0x000xca0xfe · on May 29, 2023

Yeah, I thought "file" refers to "file descriptor" with IP sockets included, but looks like that's not yet implemented...

A couple years ago I have added io_uring to my toy webserver but it was slower than epoll. I would love to see someone using io_uring for a real networking application and report more meaningful statistics than microbenchmarks.

eklitzke · on May 29, 2023

It doesn't really make sense to have an API to tell if reading from a file would block or not because page cache data can be evicted at any time. Even if there was an API that could tell you your next read would be non-blocking, there could be a race where the page cache entry could be evicted before you could do the read.

Filligree · on May 29, 2023

That sort of race condition is only relevant if it affects correctness. Here it means a read might be unexpectedly slow, but you'll still get the same data.

99.9% of the time the data will not be evicted prior to the read, so it's still going to be a win overall.

sgtnoodle · on May 29, 2023

If you're writing a latency sensitive program, 99.9% might as well be 0% though; you're going to end up with an asynchronous anyway.

mort96 · on May 29, 2023

Remember that a filesystem read might be a disk read in the background. You don't really want to block the main thread for 2 seconds while sshfs does its thing.

mort96 · on May 29, 2023

Damn, I obviously meant "network read" not a "disk read". Oh well.

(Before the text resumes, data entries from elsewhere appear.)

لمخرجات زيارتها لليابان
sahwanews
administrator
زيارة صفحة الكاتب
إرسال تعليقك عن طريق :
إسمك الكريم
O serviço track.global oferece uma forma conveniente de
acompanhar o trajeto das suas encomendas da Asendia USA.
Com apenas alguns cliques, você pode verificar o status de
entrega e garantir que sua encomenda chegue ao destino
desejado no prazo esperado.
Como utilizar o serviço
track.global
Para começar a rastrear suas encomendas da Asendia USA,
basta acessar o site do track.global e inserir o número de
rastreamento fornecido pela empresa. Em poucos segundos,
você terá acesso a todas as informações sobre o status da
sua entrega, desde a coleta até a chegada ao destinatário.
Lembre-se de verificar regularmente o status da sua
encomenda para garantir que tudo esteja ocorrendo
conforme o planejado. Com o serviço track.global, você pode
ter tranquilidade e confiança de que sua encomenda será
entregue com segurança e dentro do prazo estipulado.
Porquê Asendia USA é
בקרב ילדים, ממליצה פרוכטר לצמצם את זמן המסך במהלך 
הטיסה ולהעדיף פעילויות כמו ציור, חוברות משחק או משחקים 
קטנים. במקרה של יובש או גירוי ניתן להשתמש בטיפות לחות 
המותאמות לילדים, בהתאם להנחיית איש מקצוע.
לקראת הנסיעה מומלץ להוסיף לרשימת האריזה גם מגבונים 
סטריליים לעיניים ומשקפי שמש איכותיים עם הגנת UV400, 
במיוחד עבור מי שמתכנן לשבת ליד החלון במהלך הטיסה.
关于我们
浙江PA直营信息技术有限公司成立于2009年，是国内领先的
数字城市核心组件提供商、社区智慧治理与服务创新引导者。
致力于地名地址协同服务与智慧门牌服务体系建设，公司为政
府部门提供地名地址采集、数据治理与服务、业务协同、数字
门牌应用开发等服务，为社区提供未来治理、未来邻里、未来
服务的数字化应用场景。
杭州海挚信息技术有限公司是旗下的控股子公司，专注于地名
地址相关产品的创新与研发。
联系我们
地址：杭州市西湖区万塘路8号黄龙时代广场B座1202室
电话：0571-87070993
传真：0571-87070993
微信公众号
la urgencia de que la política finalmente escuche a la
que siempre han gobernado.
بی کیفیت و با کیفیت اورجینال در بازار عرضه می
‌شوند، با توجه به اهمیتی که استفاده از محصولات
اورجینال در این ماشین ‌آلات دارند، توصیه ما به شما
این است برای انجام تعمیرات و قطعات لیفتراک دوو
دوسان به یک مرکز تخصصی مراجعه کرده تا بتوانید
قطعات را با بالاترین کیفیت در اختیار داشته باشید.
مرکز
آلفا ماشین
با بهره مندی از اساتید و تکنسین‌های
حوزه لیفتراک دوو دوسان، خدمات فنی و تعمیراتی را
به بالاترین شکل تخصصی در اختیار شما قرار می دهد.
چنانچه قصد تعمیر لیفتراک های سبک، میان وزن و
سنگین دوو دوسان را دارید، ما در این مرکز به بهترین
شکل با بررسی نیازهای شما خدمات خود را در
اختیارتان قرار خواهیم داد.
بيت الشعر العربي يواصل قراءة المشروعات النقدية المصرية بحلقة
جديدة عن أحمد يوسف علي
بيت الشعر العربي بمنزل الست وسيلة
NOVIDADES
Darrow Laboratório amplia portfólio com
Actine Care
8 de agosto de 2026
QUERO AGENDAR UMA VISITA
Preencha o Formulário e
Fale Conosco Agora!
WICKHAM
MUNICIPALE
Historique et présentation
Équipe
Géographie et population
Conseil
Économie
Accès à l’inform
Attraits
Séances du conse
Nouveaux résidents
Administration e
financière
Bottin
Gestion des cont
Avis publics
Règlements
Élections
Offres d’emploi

destructionator · on May 29, 2023

On Windows, the normal ReadFile function can return synchronously or async (if you pass the appropriate arguments to it) depending on presence in the cache. Since it is all one atomic operation, there's no race condition; you just call it and see in the return value if it succeeded immediately or queued the operation.

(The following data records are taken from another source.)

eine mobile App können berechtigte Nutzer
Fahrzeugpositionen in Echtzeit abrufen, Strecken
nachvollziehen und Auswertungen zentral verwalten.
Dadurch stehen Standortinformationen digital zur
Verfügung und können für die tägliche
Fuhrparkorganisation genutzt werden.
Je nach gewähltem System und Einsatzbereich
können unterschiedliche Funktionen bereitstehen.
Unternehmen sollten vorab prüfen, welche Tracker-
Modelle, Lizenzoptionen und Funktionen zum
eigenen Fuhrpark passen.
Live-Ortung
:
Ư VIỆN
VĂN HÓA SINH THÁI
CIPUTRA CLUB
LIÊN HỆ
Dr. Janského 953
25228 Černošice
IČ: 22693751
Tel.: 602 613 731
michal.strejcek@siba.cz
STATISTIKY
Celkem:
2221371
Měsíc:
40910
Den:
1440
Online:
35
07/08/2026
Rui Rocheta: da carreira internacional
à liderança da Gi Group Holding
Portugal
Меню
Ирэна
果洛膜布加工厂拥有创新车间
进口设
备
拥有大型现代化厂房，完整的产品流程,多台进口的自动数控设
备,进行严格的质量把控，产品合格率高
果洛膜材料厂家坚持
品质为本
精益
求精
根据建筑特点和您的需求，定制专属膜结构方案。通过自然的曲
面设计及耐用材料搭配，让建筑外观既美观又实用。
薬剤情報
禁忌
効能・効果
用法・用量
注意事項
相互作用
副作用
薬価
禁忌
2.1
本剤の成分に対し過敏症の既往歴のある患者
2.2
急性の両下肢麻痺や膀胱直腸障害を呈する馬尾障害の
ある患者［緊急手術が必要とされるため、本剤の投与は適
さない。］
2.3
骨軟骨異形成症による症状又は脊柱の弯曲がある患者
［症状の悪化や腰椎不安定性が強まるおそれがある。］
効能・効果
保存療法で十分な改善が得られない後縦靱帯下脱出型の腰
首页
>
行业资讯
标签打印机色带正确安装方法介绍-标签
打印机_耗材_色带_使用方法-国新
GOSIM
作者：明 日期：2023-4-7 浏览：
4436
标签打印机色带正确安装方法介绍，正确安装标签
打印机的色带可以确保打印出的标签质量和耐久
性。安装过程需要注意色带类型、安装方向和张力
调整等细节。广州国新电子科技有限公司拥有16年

(If you haven't read about Windows' overlapped i/o, do so, it is actually quite nice to use.)

io_uring brings something similar to Linux.

viraptor · on May 29, 2023

Depends how you define that API. It could do something like "check if available, and if so, pin it until the next read (which will happen right now)". Not saying that's a good idea, but if such API was needed, it is possible.

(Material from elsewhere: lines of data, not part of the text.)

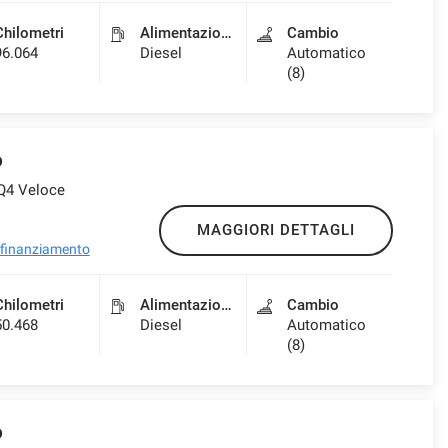
Chilometri
Alimentazione
Cambio
96.064
Diesel
Automatico
(8)
o
 Q4 Veloce
MAGGIORI DETTAGLI
l finanziamento
Chilometri
Alimentazione
Cambio
50.468
Diesel
Automatico
(8)
o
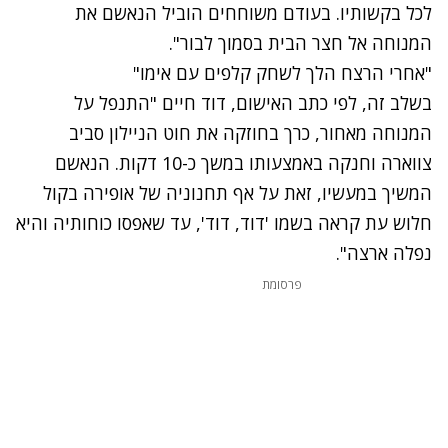
לכל בקשותיו. בעודם משוחחים הוביל הנאשם את
המנוחה אל חצר הבית בסמוך לבור".
"אחרי הרצח הלך לשחק קלפים עם אימו"
בשלב זה, לפי כתב האישום, דוד חיים "התנפל על
המנוחה מאחור, כרך בחוזקה את חוט הניילון סביב
צווארה וחנקה באמצעותו במשך כ-10 דקות. הנאשם
המשיך במעשיו, זאת על אף תחנוניה של אופירה בקול
חלוש עת קראה בשמו 'דוד, דוד', עד שאפסו כוחותיה והיא
נפלה ארצה".
פרסומת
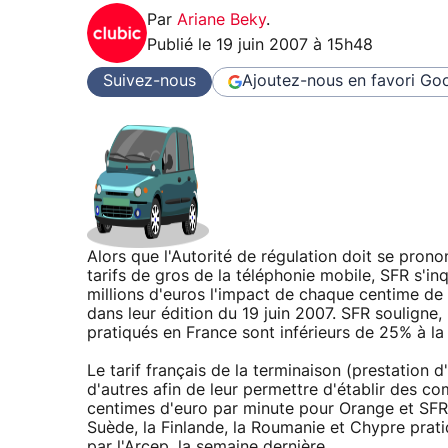
Par
Ariane Beky
.
Publié le
19 juin 2007 à 15h48
Suivez-nous
Ajoutez-nous en favori
Goo
Alors que l'Autorité de régulation doit se prononc
tarifs de gros de la téléphonie mobile, SFR s'i
millions d'euros l'impact de chaque centime de 
dans leur édition du 19 juin 2007. SFR souligne, 
pratiqués en France sont inférieurs de 25% à 
Le tarif français de la terminaison (prestation
d'autres afin de leur permettre d'établir des c
centimes d'euro par minute pour Orange et SFR
Suède, la Finlande, la Roumanie et Chypre prat
par l'Arcep, la semaine dernière.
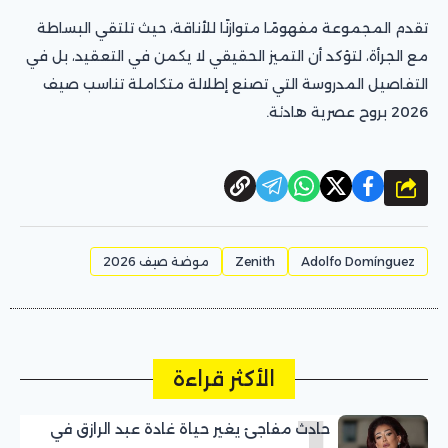
تقدم المجموعة مفهومًا متوازنًا للأناقة، حيث تلتقي البساطة
مع الجرأة، لتؤكد أن التميز الحقيقي لا يكمن في التعقيد، بل في
التفاصيل المدروسة التي تصنع إطلالة متكاملة تناسب صيف
2026 بروح عصرية هادئة.
شارك
Adolfo Domínguez
Zenith
موضة صيف 2026
الأكثر قراءة
حادث مفاجئ يغير حياة غادة عبد الرازق في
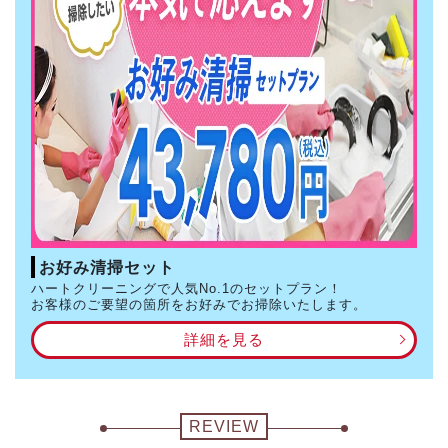
お好み清掃セット
ハートクリーニングで人気No.1のセットプラン！
お客様のご要望の箇所をお好みでお掃除いたします。
詳細を見る
REVIEW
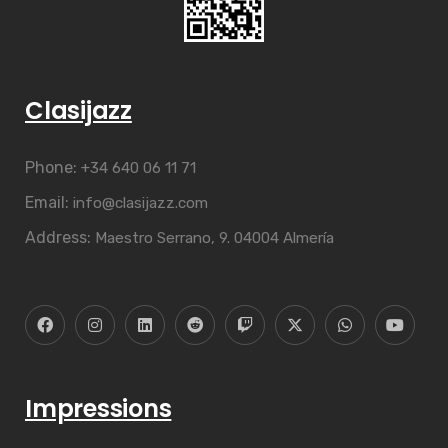
Clasijazz
Phone:
+34 640 06 11 71
Email:
info@clasijazz.com
Address:
Maestro Serrano, 9. 04004 Almería
Impressions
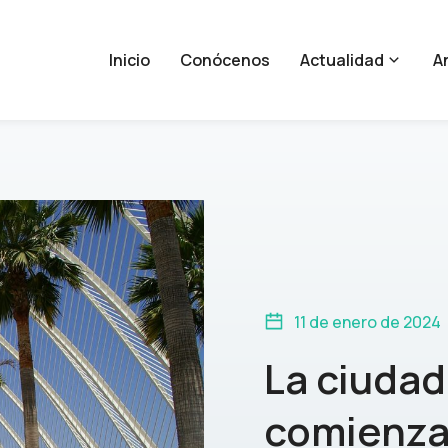
Inicio
Conócenos
Actualidad
An
11 de enero de 2024
La ciudad
comienza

plorkyeran · on May 29, 2023

A nonblocking read which fails if the data isn't cached and it'd have to perform io would generally be easier to get correct.

_nalply · on May 29, 2023

Please let me try to understand you.

The nonblocking read just failed. The task initiates IO then because the IO is async it lets other tasks run while waiting for data. Later, when the IO finished, the task can read the memory.

Is this what you mean?

I think there must be a data race somewhere or io_uring would be superfluous. Everything consisting of at least two interruptible steps at the lowest level in the CPU but where people expect no change in state is subject to some data race. It's really difficult to get this 100% correct. Something works fine for 99.99% of the time. Such a situation can be very nasty to get it right.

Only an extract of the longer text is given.